The agreement, announced Monday, included no information about the framework of an amended deal, which would need approval from the Wisconsin Economic Development Corporation Board. The board is scheduled to meet Tuesday afternoon.

Details of the agreement, including new hiring and capital investment thresholds, were not available Monday morning.

“I’ve said all along that my goal as governor would be to find an agreement that works for Wisconsin taxpayers while providing the support Foxconn needs to be successful here in our state,” Evers said in a statement.

Foxconn has sought for over two years to revise its deal with the state, struck under former Gov. Scott Walker’s administration in 2017. The more than $4 billion original agreement, including state and local tax credits, represents the largest government subsidy to a foreign company in the nation’s history.

While Foxconn had originally pledged to build a Gen 10.5 LCD manufacturing factory that would employ 13,000 people as part of the state's $2.85 billion deal, those plans have been walked back several times, and it's currently unclear what exactly the company is planning to build, what it aims to manufacture or how many people it seeks to employ.

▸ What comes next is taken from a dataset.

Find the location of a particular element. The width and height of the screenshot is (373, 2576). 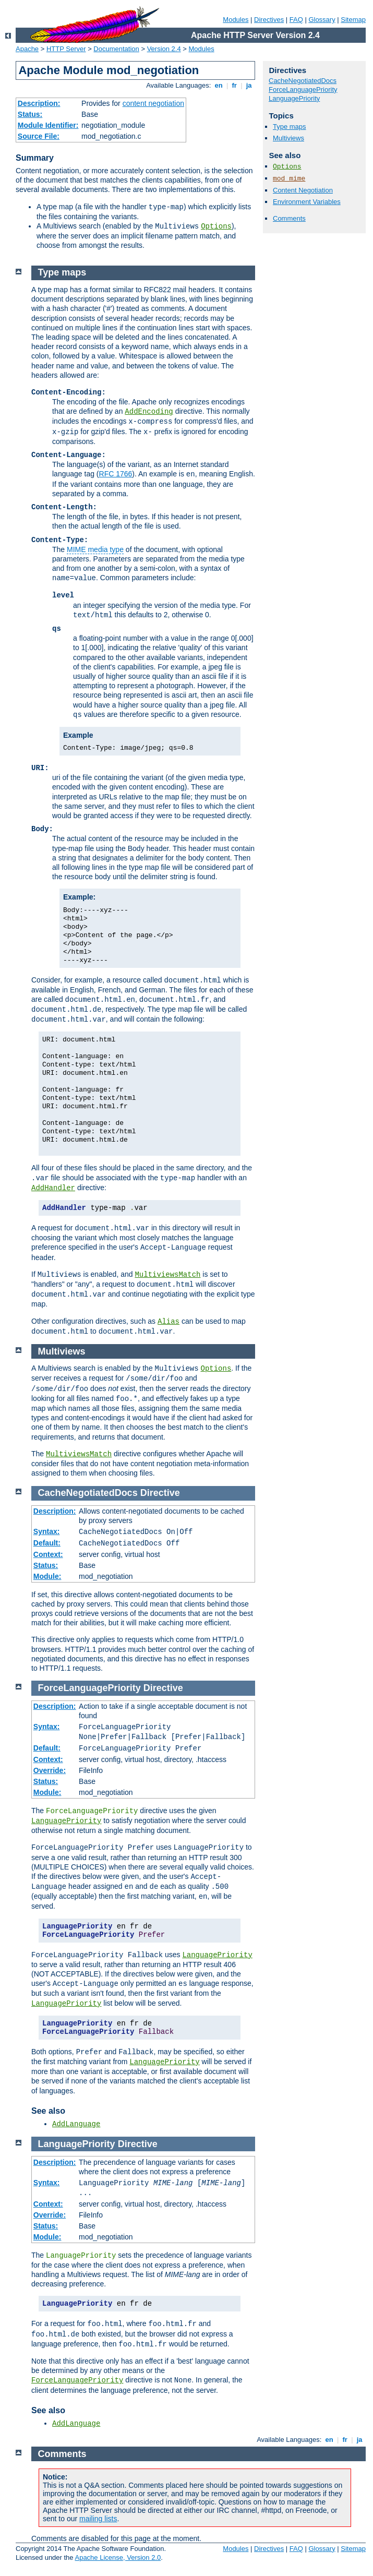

Evers in spring 2019, just a few months into his first term, said the state was renegotiating the tax incentive deal. But those negotiations stalled in intervening years. More recently, in fall 2020, the administration warned the company wouldn’t be able to receive state tax credits until a new contract is drafted.

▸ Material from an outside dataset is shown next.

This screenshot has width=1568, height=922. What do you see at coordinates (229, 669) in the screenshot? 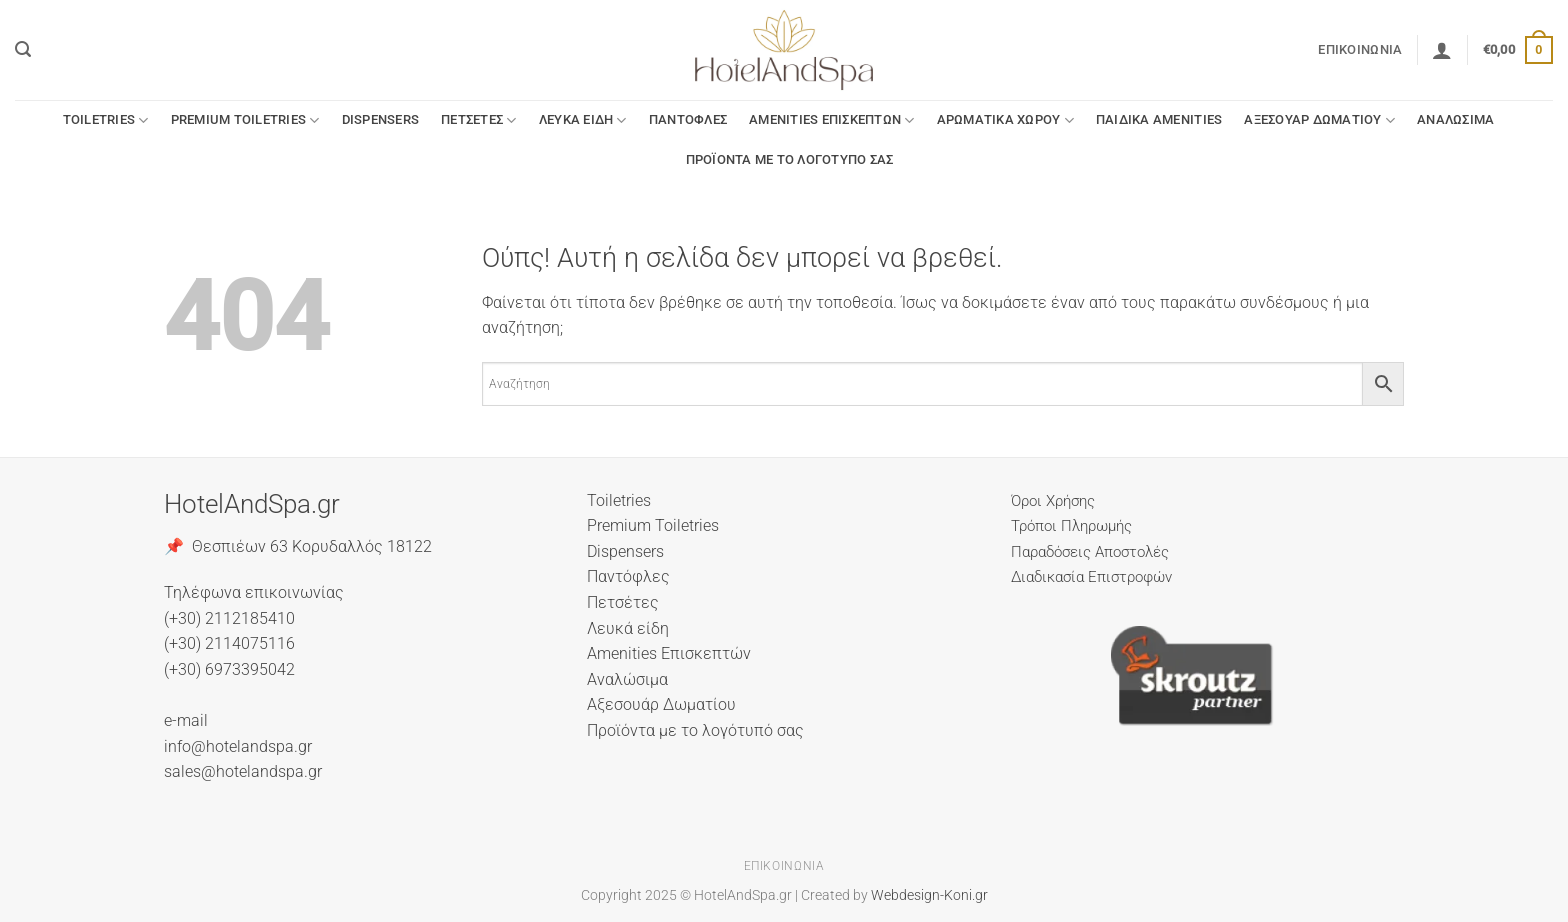
I see `(+30) 6973395042` at bounding box center [229, 669].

Though the project was touted in 2018 by then-President Donald Trump as the "eighth wonder of the world," Foxconn has not met those expectations. The company failed to receive any state tax credits in 2019 because it didn’t meet the minimum number of employees for the project or make enough in capital expenditures. And the state isn't expecting to make payments to Foxconn through mid-2023, according to the Department of Administration's budget request.

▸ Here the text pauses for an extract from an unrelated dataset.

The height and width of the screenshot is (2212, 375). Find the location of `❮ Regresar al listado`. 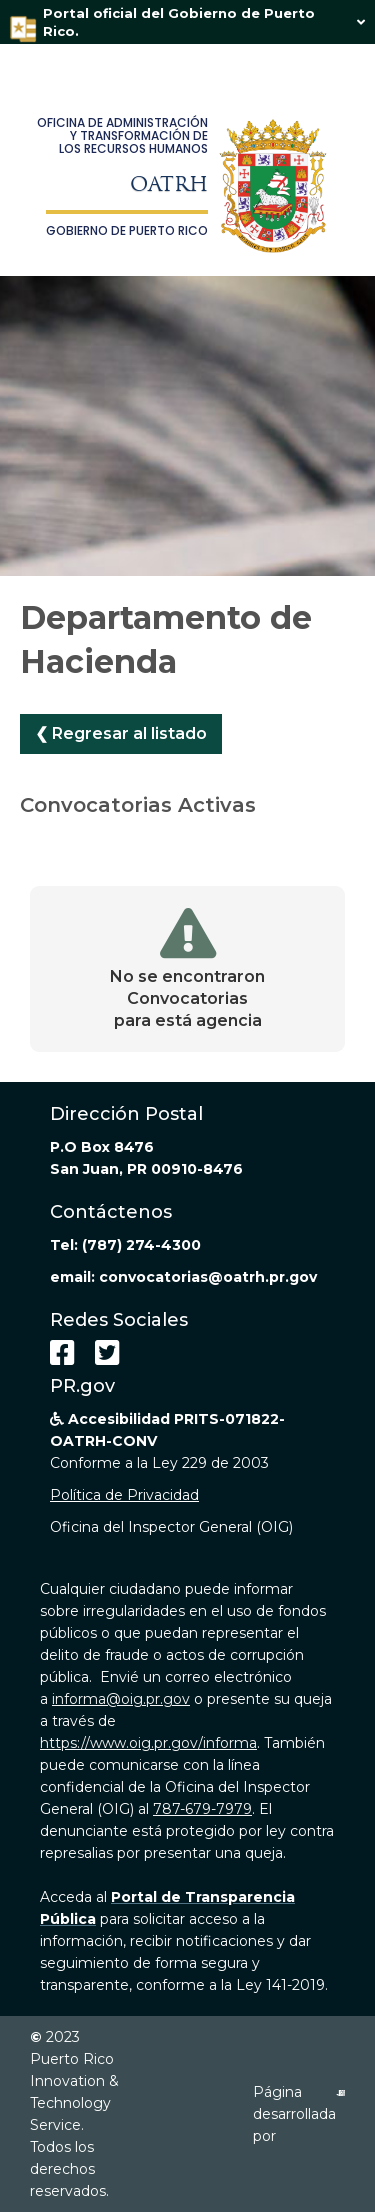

“In response to unforeseeable economic conditions, Foxconn began formal negotiations with a desire to lower taxpayer liability in exchange for the flexibility to pursue business opportunities the meet market demand,” Foxconn Vice Chair Jay Lee said in the statement.

Minority Leader Gordon Hintz, a WEDC Board member, said he received details surrounding the agreement ahead of Tuesday's meeting but declined to share specifics.

"I'm encouraged but I have questions on how certain scenarios play out: What if this happens, what if that happens, how does that impact the local development project?" the Oshkosh Democrat said.

Past efforts to push Foxconn to strike a new deal with the state have sought "more accurate details of the proposed project, such as its size, scope, anticipated capital investment, and job creation," as cited in an October letter to Lee from WEDC Secretary and CEO Melissa Hughes.

Records obtained by the Milwaukee Journal Sentinel and Wisconsin State Journal in December showed Foxconn was willing to take fewer tax credits "in exchange for a flexible business environment in Wisconsin." The outlets reported the company wanted the new deal to show that the company reacts “to customer demands and market conditions that at times dictate what we manufacture.” 

It's unclear to what extent a revised state deal could impact other agreements the company has made with local officials, universities and others.

At UW-Madison, where Foxconn had in 2018 committed to helping fund an engineering building and research on campus as part of a five-year agreement, spokesman John Lucas said there's "nothing new to share on our end" in that realm.

Thus far, records requested by the State Journal show UW-Madison has only received $700,000 of the committed $100 million thus far from the company.